FYI:
1. Here is what we shall discuss (I prophesy:)
2. Then something pertaining to this
3. But ultimately, it will all be about this!
So I argue each of the FYI points in detail (and English) presently:
1. you have two-population-in-one (study population = cases + controls) and what really interests you is the difference (conceptually, statistically & literally) between the two
2. if 1,000 studies like yours (hypothesis, sample size, etc.) are done, each study will estimate the difference, in odds of exposure, between cases & controls and report this as a t-statistic. 1,000 such statistics will follow the distribution outline in the picture (either the red or the green one; we don't know!!!). Your study (which is all we know!!!) will also estimate the difference in odds of exposure between cases & controls & result in the blue vertical line in the picture :) Of course the question becomes a HAMLET style question from this point: "To Blue or To Green, That is the Question!" Red, with a log(odds) difference = 0 is obviously the null distribution. We can easily perceive that larger sample sizes make our lives easier & reduce our risks of making wrong inferences (type I or type II errors:)

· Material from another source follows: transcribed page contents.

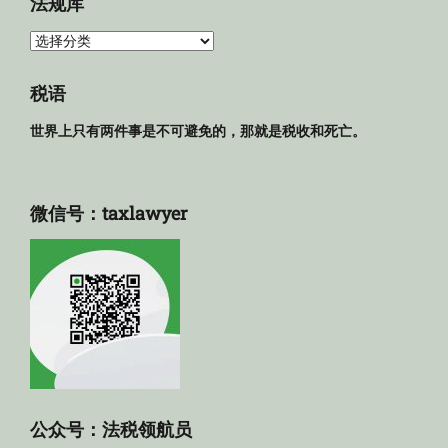
法规库
法
规
库
税语
世界上只有两件事是不可避免的，那就是税收和死亡。
微信号：taxlawyer
公众号：法税领航员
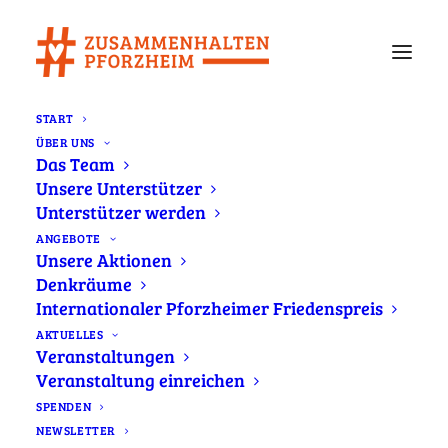
START
ÜBER UNS
Das Team
CSD Pforzheim 2025
Unsere Unterstützer
Unterstützer werden
ANGEBOTE
Datum:
Unsere Aktionen
Juni 14, 2025
Denkräume
Add to Calendar
Internationaler Pforzheimer Friedenspreis
Zeit:
AKTUELLES
12:00
-
15:00
Veranstaltungen
Venue:
Veranstaltung einreichen
Marktplatz
SPENDEN
Standort:
NEWSLETTER
Pforzheim.
More info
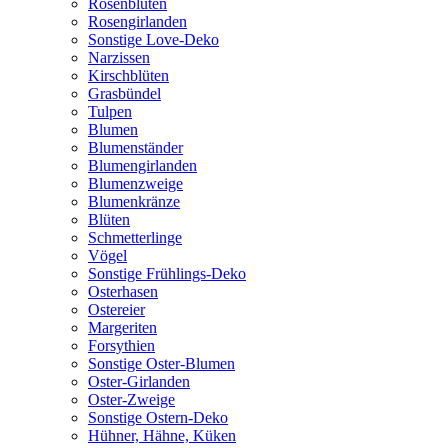
Rosenblüten
Rosengirlanden
Sonstige Love-Deko
Narzissen
Kirschblüten
Grasbündel
Tulpen
Blumen
Blumenständer
Blumengirlanden
Blumenzweige
Blumenkränze
Blüten
Schmetterlinge
Vögel
Sonstige Frühlings-Deko
Osterhasen
Ostereier
Margeriten
Forsythien
Sonstige Oster-Blumen
Oster-Girlanden
Oster-Zweige
Sonstige Ostern-Deko
Hühner, Hähne, Küken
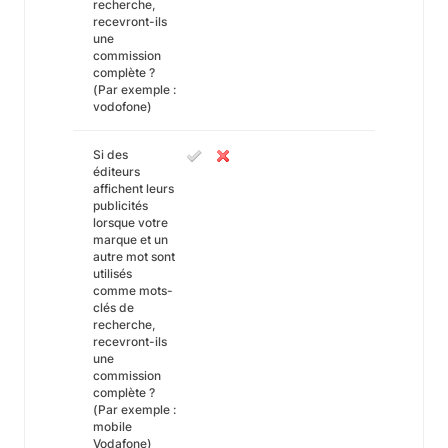
recherche,
recevront-ils
une
commission
complète ?
(Par exemple :
vodofone)
Si des
éditeurs
affichent leurs
publicités
lorsque votre
marque et un
autre mot sont
utilisés
comme mots-
clés de
recherche,
recevront-ils
une
commission
complète ?
(Par exemple :
mobile
Vodafone)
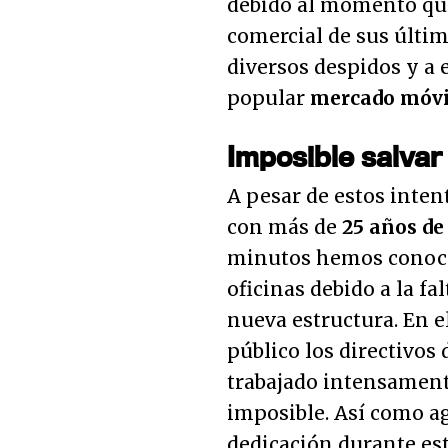
debido al momento que
comercial de sus último
diversos despidos y a 
popular
mercado móvi
Imposible salvar
A pesar de estos inte
con más de
25 años de
minutos hemos conoc
oficinas debido a la f
nueva estructura. En 
público los directivos
trabajado intensamente
imposible. Así como a
dedicación durante est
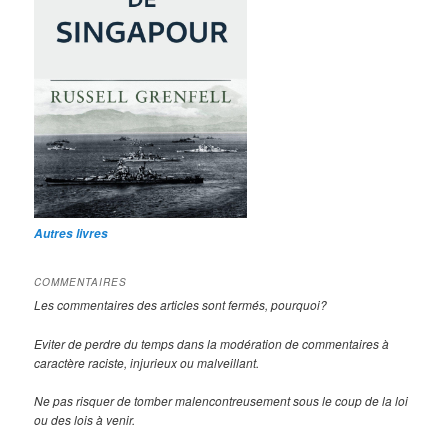
Autres livres
COMMENTAIRES
Les commentaires des articles sont fermés, pourquoi?
Eviter de perdre du temps dans la modération de commentaires à
caractère raciste, injurieux ou malveillant.
Ne pas risquer de tomber malencontreusement sous le coup de la loi
ou des lois à venir.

3. So #1 deals with an idea (concept). #2 then translates this concept into statistics so that it can be tested in the REAL WORLD which occurs, not as ideas, but as measurable stuff! #3, however, is the biological argument & reasoning. the link i posted takes you to a nutshell LITERALLY. In this case, specifically, it takes you to the bottom left item = DNA. Feel free to click on it & see where it takes you!!! This is where you'd realize that "lagging" your exposure variable is essential.
See an example of a study in which lagging was used analytically:
Mortality from brain cancer was modestly increased among men with < 2000 hours (RR 1.61, 95% CI 0.86 to 3.01) and > 2000-10,000 hours exposure (RR 1.79, 95% CI 0.81 to 3.95), but there were no deaths from brain cancer among the most highly exposed men. A lag of five years yielded slightly increased RRs. Mortality from liver cancer was not associated with exposure to PCB insulating fluids.